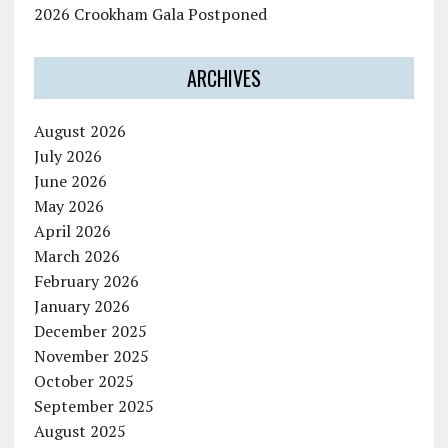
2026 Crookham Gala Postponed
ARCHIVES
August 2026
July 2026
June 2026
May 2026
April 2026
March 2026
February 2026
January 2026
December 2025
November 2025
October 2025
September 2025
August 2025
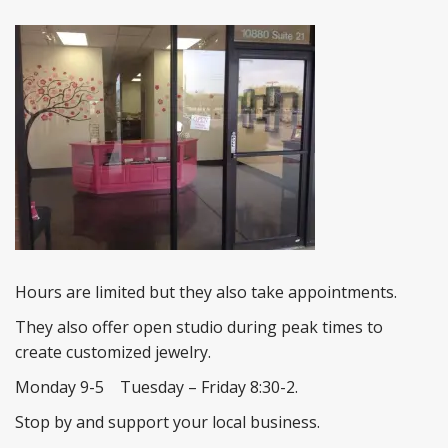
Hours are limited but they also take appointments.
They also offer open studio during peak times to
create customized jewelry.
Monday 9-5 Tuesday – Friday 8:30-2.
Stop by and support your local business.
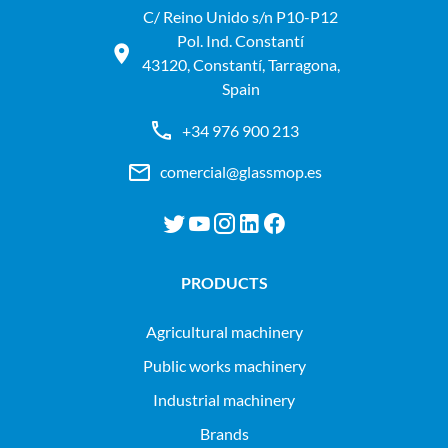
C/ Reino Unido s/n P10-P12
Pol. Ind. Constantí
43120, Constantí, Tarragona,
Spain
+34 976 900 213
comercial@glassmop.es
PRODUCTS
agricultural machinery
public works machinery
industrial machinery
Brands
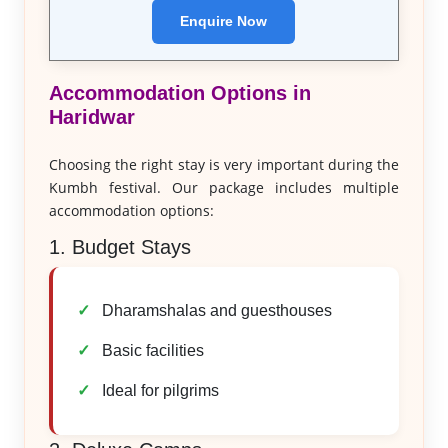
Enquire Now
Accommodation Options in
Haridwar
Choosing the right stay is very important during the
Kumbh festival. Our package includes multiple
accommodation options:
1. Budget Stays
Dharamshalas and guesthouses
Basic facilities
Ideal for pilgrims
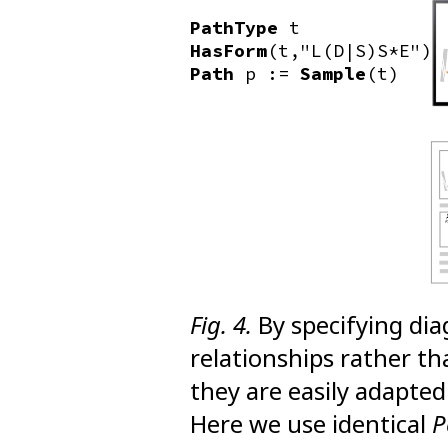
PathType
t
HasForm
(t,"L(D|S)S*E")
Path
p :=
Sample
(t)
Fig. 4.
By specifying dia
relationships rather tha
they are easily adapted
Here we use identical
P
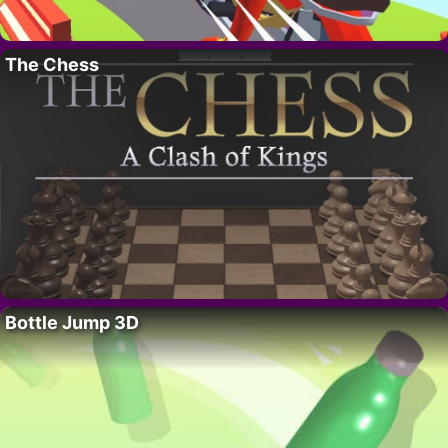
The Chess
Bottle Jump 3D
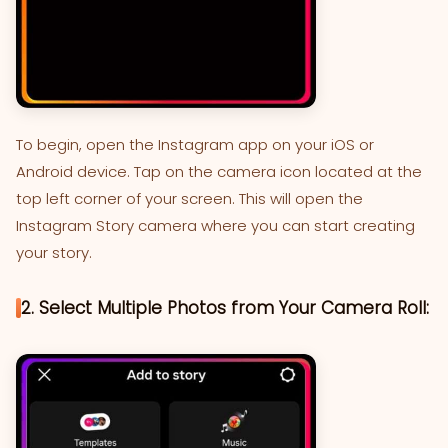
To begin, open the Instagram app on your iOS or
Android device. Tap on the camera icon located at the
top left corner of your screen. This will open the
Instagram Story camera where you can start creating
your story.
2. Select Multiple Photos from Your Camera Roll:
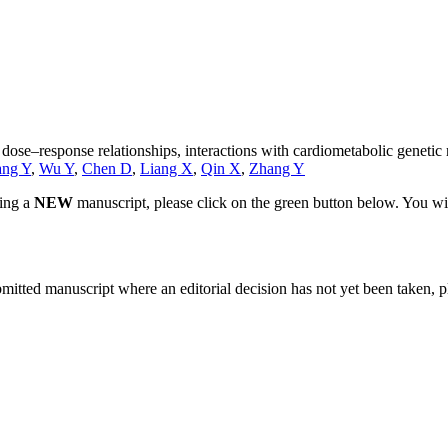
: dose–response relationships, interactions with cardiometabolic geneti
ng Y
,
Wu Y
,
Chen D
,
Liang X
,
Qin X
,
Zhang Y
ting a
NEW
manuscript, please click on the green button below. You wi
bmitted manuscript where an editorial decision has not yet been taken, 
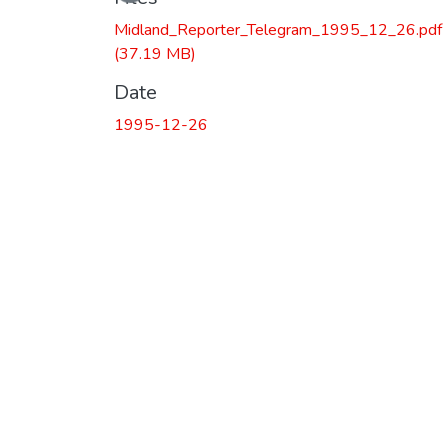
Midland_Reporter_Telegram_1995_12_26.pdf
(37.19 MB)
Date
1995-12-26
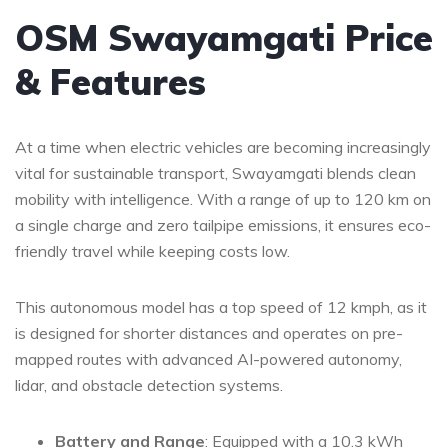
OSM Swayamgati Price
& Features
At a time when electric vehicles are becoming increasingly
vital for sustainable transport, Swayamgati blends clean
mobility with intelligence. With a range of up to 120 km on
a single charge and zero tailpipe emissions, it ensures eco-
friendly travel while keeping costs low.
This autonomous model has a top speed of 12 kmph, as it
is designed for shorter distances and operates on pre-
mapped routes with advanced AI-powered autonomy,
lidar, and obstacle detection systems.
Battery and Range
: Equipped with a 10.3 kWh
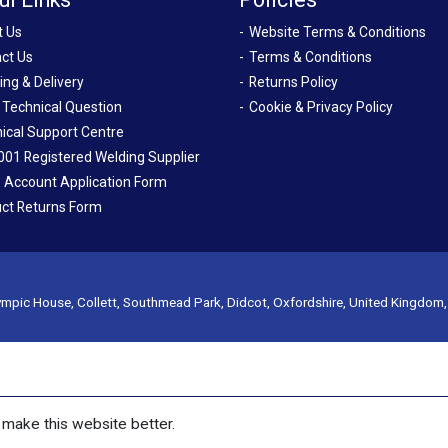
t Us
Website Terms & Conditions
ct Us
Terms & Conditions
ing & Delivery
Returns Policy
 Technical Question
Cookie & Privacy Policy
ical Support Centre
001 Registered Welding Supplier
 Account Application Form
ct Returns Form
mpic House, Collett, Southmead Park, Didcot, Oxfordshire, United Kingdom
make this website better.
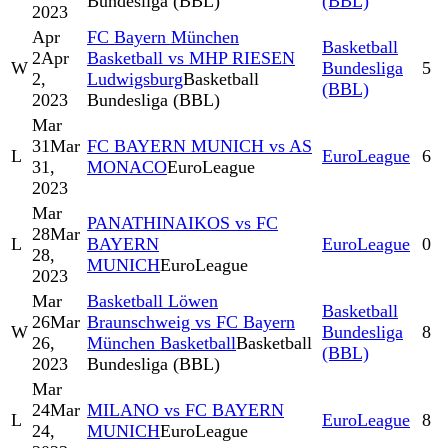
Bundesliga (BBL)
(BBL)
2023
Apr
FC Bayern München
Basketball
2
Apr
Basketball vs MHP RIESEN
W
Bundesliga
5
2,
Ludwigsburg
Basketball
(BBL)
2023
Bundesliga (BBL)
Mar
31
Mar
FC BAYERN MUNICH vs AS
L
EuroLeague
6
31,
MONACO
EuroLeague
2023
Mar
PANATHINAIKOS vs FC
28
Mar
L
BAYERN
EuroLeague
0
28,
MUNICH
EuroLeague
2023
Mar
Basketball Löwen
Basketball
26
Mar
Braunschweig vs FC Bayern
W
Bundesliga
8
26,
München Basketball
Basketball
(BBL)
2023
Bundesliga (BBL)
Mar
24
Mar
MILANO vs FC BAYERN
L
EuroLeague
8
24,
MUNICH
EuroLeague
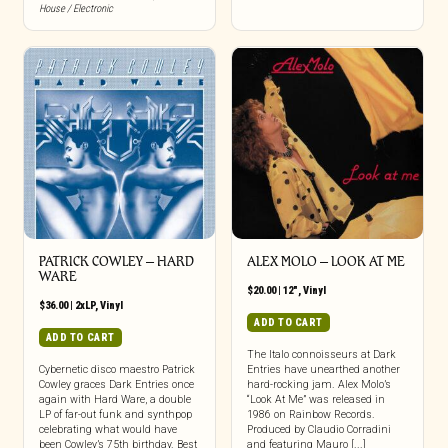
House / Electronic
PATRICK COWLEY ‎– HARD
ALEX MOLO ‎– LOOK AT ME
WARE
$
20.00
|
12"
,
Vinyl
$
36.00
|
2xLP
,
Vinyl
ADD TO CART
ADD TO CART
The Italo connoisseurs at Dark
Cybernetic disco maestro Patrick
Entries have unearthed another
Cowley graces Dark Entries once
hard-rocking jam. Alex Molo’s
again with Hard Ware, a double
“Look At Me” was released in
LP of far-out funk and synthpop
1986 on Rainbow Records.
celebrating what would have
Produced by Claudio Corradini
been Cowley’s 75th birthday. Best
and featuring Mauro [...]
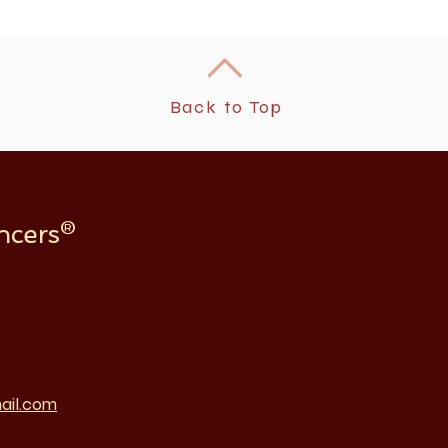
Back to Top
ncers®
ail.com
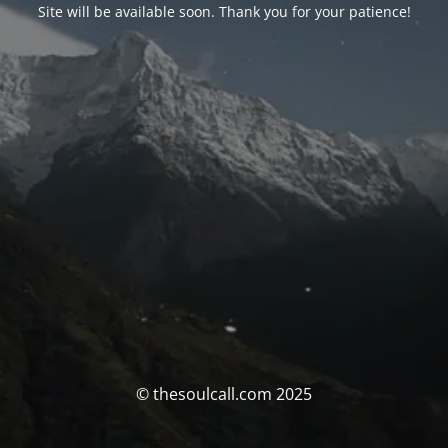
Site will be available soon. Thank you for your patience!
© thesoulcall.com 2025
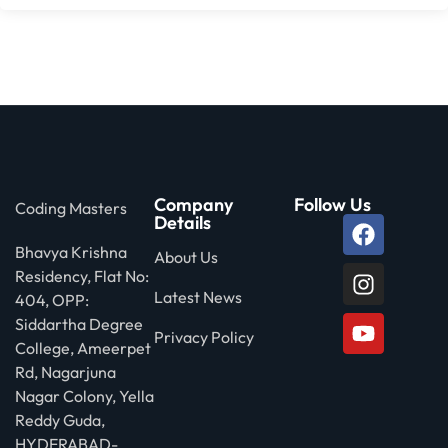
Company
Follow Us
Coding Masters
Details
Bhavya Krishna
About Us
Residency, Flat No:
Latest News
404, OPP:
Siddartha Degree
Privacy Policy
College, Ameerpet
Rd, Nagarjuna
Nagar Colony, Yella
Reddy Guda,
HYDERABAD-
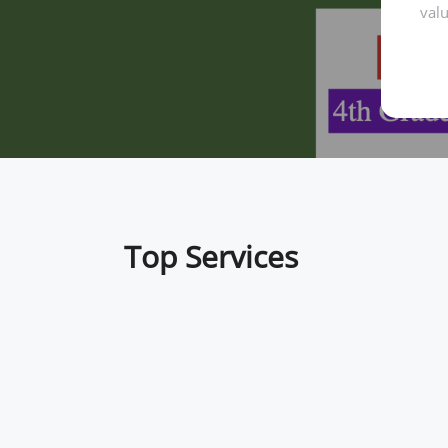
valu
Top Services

----------

**EXERCISE AIM**
Scan the material above for the string "during". Copy each line that holds it.

**SOLUTION**
They also offer open studio during peak times to
Choosing the right stay is very important during the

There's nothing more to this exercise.